Elle n’acheva pas, elle froissa le papier par une contraction nerveuse, sonna sa femme de chambre, mit à la hâte un peignoir, chaussa les premiers souliers venus, s’enveloppa dans un châle, prit un chapeau; puis elle sortit en recommandant à sa femme de chambre de dire au comte qu’elle était allée chez sa sœur, madame du Tillet.

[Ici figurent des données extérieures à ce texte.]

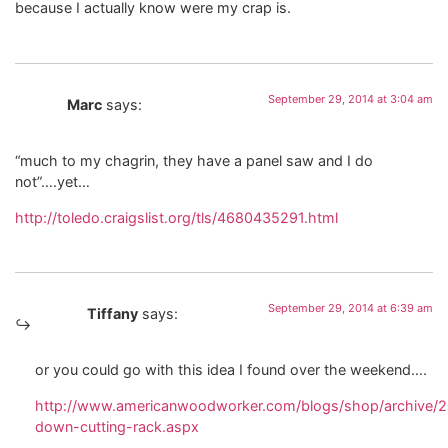
because I actually know were my crap is.
September 29, 2014 at 3:04 am
Marc
says:
“much to my chagrin, they have a panel saw and I do
not”….yet…
http://toledo.craigslist.org/tls/4680435291.html
September 29, 2014 at 6:39 am
Tiffany
says:
or you could go with this idea I found over the weekend….
http://www.americanwoodworker.com/blogs/shop/archive/20
down-cutting-rack.aspx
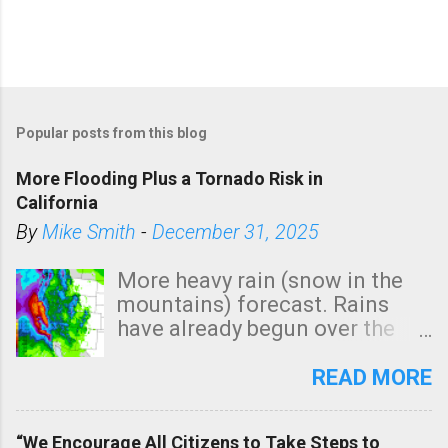
Popular posts from this blog
More Flooding Plus a Tornado Risk in
California
By
Mike Smith
-
December 31, 2025
More heavy rain (snow in the
mountains) forecast. Rains
have already begun over the
southern two-thirds of the
state. See 3:15pm radar below.
READ MORE
In addition, there is small risk
of a tornado, especially
“We Encourage All Citizens to Take Steps to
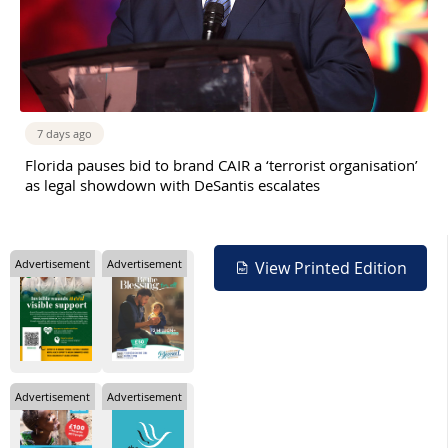
7 days ago
Florida pauses bid to brand CAIR a ‘terrorist organisation’
as legal showdown with DeSantis escalates
Advertisement
Advertisement
View Printed Edition
Advertisement
Advertisement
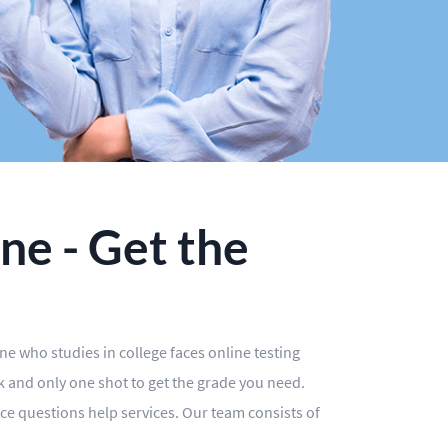
ne - Get the
one who studies in college faces online testing
ck and only one shot to get the grade you need.
ce questions help services. Our team consists of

– Où avez-vous laissé votre maître? demanda-t-elle au domestique de Raoul.

– Au bureau du journal.

– Allons-y, dit-elle.

Au grand étonnement de sa maison, elle sortit à pied, avant neuf heures, en proie à une visible folie. Heureusement pour elle, la femme de chambre alla dire au comte que madame venait de recevoir une lettre de madame du Tillet qui l’avait mise hors d’elle, et venait de courir chez sa sœur, accompagnée du domestique qui lui avait apporté la lettre. Vandenesse attendit le retour de sa femme pour recevoir des explications. La comtesse monta dans un fiacre et fut rapidement menée au bureau du journal. À cette heure, les vastes appartements occupés par le journal dans un vieil hôtel de la rue Feydeau étaient déserts; il ne s’y trouvait qu’un garçon de bureau, très-étonné de voir une jeune et jolie femme égarée les traverser en courant, et lui demander où était monsieur Nathan.

– Il est sans doute chez mademoiselle Florine, répondit-il en prenant la comtesse pour une rivale qui voulait faire une scène de jalousie.

– Où travaille-t-il ici? dit-elle.

– Dans un cabinet dont la clef est dans sa poche.

– Je veux y aller.

Le garçon la conduisit à une petite pièce sombre donnant sur une arrière-cour, et qui jadis était un cabinet de toilette attenant à une grande chambre à coucher dont l’alcôve n’avait pas été détruite. Ce cabinet était en retour. La comtesse, en ouvrant la fenêtre de la chambre, put voir par celle du cabinet ce qui s’y passait: Nathan râlait assis sur son fauteuil de rédacteur en chef.